Wednesday, September 14, 2011

In Defense of Plastic Surgery

We all know that one way to lose weight is to simply have the fat sucked out of us.   That loose roll of fat on your tummy can disappear instantly with a tummy tuck, and those lines on your face can be erased with an injection.   Think your boobs are too big or too small?   Well, you can easily change that as well.

I've never gone under the knife for cosmetic purposes, but I will admit to having cosmetic procedures--including a laser procedure to erase some of the scarring on my face due to acne.   I'll also admit to having "liposuction fantasies" to deal with those stubborn pockets of fat on my belly, hips and thighs.

But I've always viewed full blown cosmetic surgery or liposuction with some suspicion.   I've also never had any "injectables" to fill in my wrinkles, or Botox to paralyze my face. 

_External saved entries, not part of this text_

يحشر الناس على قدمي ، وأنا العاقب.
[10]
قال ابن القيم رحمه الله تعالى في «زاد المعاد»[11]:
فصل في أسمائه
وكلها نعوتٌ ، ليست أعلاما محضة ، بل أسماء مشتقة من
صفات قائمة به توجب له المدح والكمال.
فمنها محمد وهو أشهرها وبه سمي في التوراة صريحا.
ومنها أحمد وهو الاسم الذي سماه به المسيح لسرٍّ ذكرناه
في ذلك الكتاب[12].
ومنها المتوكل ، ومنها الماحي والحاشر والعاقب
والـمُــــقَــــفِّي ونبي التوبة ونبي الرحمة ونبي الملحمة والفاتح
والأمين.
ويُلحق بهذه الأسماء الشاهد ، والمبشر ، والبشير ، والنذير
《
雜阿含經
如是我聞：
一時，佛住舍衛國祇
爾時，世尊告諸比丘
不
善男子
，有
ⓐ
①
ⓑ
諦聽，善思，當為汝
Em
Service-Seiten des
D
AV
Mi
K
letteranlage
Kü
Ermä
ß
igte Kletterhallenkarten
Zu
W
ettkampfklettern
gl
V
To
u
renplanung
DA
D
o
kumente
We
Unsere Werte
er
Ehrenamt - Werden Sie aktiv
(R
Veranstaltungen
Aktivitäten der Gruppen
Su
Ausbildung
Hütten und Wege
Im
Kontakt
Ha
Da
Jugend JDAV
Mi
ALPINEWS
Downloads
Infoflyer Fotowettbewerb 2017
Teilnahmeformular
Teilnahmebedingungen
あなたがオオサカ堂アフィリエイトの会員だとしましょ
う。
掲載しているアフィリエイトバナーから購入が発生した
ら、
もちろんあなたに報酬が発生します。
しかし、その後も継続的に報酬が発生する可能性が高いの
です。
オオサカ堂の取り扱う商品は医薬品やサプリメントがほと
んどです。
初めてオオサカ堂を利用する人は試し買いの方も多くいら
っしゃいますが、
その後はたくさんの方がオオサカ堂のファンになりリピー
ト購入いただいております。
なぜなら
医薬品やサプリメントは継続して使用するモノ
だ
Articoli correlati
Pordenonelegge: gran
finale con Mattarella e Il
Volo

For one thing, I've always been concerned about the possible medical consequences of these kinds of procedures.

However, the artificiality of having lipo, etc., has always been a bigger hurdle for me to get over.   Once you go in for liposuction, a tummy tuck or a boob job, you become less then real.  

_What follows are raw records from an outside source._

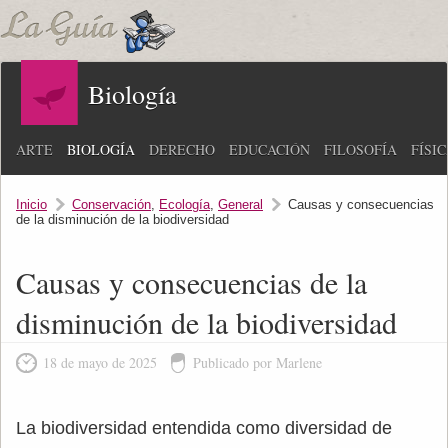
Biología
ARTE
BIOLOGÍA
DERECHO
EDUCACIÓN
FILOSOFÍA
FÍSI
Inicio
Conservación
,
Ecología
,
General
Causas y consecuencias
de la disminución de la biodiversidad
Causas y consecuencias de la
disminución de la biodiversidad
18 de mayo de 2025
Publicado por Marlene
La biodiversidad entendida como diversidad de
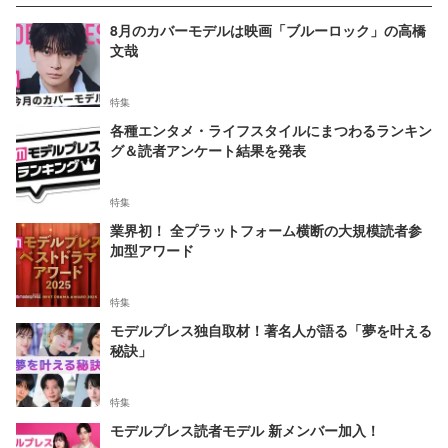
8月のカバーモデルは映画「ブルーロック」の高橋
文哉
特集
各種エンタメ・ライフスタイルにまつわるランキン
グ＆読者アンケート結果を発表
特集
業界初！ 全プラットフォーム横断の大規模読者参
加型アワード
特集
モデルプレス独自取材！著名人が語る「夢を叶える
秘訣」
特集
モデルプレス読者モデル 新メンバー加入！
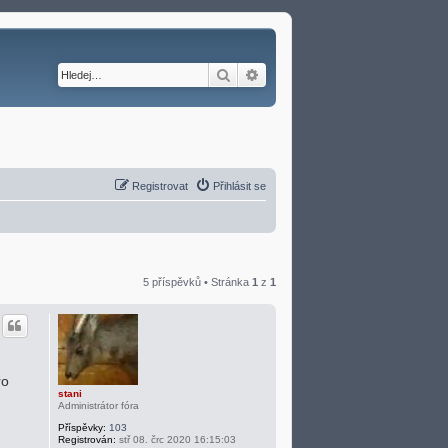
Hledat
Pokročilé hledání
Registrovat
Přihlásit se
5 příspěvků • Stránka
1
z
1
ro
stani
Administrátor fóra
Příspěvky:
103
Registrován:
stř 08. črc 2020 16:15:03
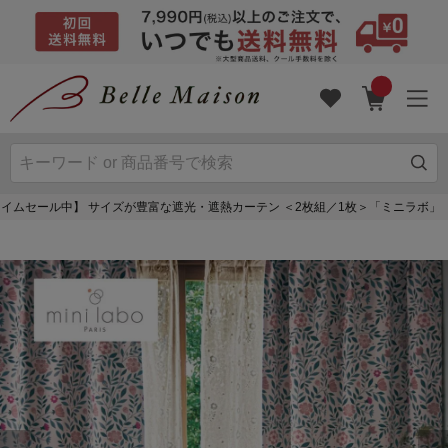
イムセール中】 サイズが豊富な遮光・遮熱カーテン ＜2枚組／1枚＞「ミニラボ」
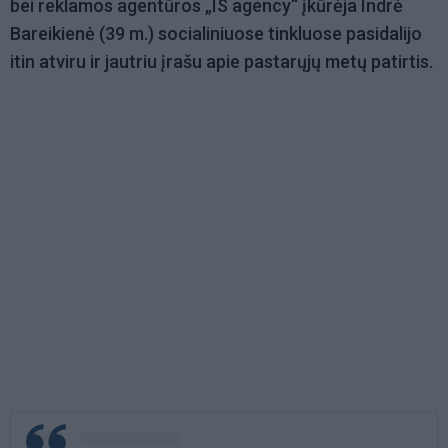
bei reklamos agentūros „IS agency“ įkūrėja Indrė
Bareikienė (39 m.) socialiniuose tinkluose pasidalijo
itin atviru ir jautriu įrašu apie pastarųjų metų patirtis.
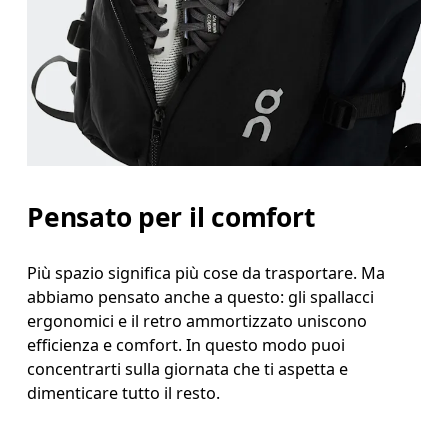
Pensato per il comfort
Più spazio significa più cose da trasportare. Ma
abbiamo pensato anche a questo: gli spallacci
ergonomici e il retro ammortizzato uniscono
efficienza e comfort. In questo modo puoi
concentrarti sulla giornata che ti aspetta e
dimenticare tutto il resto.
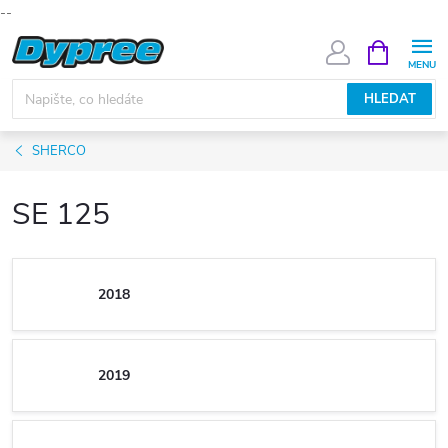
--
Přejít
NÁKUPNÍ
KOŠÍK
na
obsah
HLEDAT
SHERCO
SE 125
2018
2019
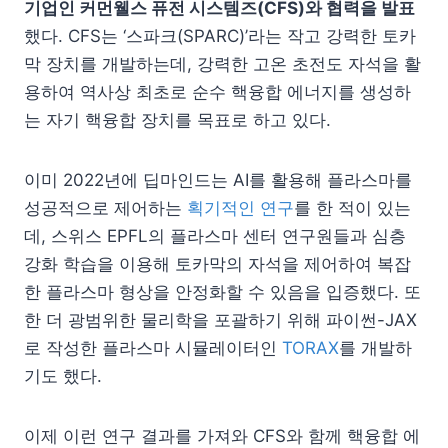
기업인 커먼웰스 퓨전 시스템즈(CFS)와 협력을 발표
했다. CFS는 ‘스파크(SPARC)’라는 작고 강력한 토카
막 장치를 개발하는데, 강력한 고온 초전도 자석을 활
용하여 역사상 최초로 순수 핵융합 에너지를 생성하
는 자기 핵융합 장치를 목표로 하고 있다.
이미 2022년에 딥마인드는 AI를 활용해 플라스마를
성공적으로 제어하는
획기적인 연구
를 한 적이 있는
데, 스위스 EPFL의 플라스마 센터 연구원들과 심층
강화 학습을 이용해 토카막의 자석을 제어하여 복잡
한 플라스마 형상을 안정화할 수 있음을 입증했다. 또
한 더 광범위한 물리학을 포괄하기 위해 파이썬-JAX
로 작성한 플라스마 시뮬레이터인
TORAX
를 개발하
기도 했다.
이제 이런 연구 결과를 가져와 CFS와 함께 핵융합 에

In our society women with boob jobs tend to be mocked by those who haven't undergone the procedure and on TV and in movies.    And, how about all those liposuction and Botox jokes?

So I found this article rather interesting.   The author, an academic, asks why cosmetic surgery should be viewed any differently then, say, plucking one's eyebrows or putting on make-up.   Here's what the author has to say:

Even though cosmetic surgery has grown to become a multi billion-dollar industry, it is looked at with some suspicion. Many feel that there is something superficial and, perhaps, slightly desperate about undergoing surgery for aesthetic reasons. In academia, at least, although a hair transplant and a teeth bleaching might pass, chances are that a breast enlargement would raise eyebrows.

It is not be unlikely, however, that the eyebrows in question would be both plucked and colored—for we already do quite a bit to enhance our looks. We work out, try to dress well, shave, and go to the hairdresser. We make sure we get tanned during summer. Some of us are on a diet, wear make up, or dye our hair.
I have got to admit that I never thought of it that way.  I do, after all, wear make-up, have my eyebrows waxed (otherwise I can do a good Frida Kahlo imitation), and my once monthly hair dying appointment is sacred. 

So why do I wince at the idea of finally booking that liposuction session?   After all, as the author points out, cosmetic surgery patients tend to be quite happy with their results, and it's not like I'm not already engaging in activities to artificially enhance my looks.  

As the author notes, beauty may only be skin deep, but looking good scores you points in society.   So why not look the best you can be even if it means undergoing the knife? 

I'm not saying that I definitely will now book a session to slenderize my thighs at a local plastic surgeon, but my inherent reluctance to do so is something to ponder.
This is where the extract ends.